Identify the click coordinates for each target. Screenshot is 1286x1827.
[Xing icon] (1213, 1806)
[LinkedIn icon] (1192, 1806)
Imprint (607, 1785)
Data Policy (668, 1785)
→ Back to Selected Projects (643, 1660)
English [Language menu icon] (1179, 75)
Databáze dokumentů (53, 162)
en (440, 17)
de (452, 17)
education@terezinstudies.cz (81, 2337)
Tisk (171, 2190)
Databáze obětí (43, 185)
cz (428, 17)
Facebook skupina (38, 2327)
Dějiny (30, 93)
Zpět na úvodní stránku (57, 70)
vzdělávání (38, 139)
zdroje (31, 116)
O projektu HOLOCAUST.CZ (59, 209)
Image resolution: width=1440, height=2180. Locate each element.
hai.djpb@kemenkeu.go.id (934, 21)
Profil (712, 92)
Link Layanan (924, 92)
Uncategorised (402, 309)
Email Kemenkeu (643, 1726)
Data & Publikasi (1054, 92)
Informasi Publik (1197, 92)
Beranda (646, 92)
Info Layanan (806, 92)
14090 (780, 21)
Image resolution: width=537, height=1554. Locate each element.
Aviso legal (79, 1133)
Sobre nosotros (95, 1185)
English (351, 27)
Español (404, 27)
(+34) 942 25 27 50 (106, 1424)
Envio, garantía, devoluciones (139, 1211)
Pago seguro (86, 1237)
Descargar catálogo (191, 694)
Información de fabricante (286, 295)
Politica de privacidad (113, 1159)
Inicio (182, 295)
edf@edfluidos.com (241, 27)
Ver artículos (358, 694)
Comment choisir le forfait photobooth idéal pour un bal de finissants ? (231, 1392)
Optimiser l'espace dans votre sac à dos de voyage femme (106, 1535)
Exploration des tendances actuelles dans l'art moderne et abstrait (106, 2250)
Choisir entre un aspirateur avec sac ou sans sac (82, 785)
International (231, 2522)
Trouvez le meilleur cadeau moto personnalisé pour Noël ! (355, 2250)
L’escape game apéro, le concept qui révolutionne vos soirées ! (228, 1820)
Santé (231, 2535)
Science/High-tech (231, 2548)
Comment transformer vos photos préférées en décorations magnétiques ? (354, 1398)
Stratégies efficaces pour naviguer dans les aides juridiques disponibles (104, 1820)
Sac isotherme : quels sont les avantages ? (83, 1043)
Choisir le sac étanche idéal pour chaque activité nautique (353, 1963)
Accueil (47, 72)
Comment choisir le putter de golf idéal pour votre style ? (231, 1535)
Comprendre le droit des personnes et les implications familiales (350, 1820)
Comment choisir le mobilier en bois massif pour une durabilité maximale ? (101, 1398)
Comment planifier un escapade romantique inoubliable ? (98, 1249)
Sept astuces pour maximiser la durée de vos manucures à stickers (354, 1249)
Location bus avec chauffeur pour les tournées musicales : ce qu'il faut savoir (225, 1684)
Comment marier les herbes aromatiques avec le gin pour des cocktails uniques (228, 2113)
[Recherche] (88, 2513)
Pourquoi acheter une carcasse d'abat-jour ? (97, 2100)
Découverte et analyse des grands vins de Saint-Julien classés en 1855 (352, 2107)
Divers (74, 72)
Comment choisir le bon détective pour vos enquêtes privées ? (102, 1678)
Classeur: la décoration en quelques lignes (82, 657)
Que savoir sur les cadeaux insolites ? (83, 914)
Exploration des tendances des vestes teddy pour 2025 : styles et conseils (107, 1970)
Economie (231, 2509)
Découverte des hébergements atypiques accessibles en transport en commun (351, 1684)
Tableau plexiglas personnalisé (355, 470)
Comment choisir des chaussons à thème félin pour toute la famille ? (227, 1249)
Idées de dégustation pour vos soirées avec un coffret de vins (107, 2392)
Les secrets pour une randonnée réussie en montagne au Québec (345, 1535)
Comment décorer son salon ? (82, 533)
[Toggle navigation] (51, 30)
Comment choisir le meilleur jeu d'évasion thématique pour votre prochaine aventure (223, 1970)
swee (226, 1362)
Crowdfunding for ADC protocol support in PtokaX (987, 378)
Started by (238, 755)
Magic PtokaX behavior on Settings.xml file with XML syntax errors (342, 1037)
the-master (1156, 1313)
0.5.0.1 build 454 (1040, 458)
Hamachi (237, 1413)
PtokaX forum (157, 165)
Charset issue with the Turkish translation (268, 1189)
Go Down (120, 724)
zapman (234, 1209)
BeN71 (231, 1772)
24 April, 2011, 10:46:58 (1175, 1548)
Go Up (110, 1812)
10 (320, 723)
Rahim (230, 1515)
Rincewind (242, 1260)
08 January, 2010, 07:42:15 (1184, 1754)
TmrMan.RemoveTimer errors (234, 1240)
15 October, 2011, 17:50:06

_ _ _

Count of lines that include "avec" in the records above: write that value only.

Exercise answer -> 4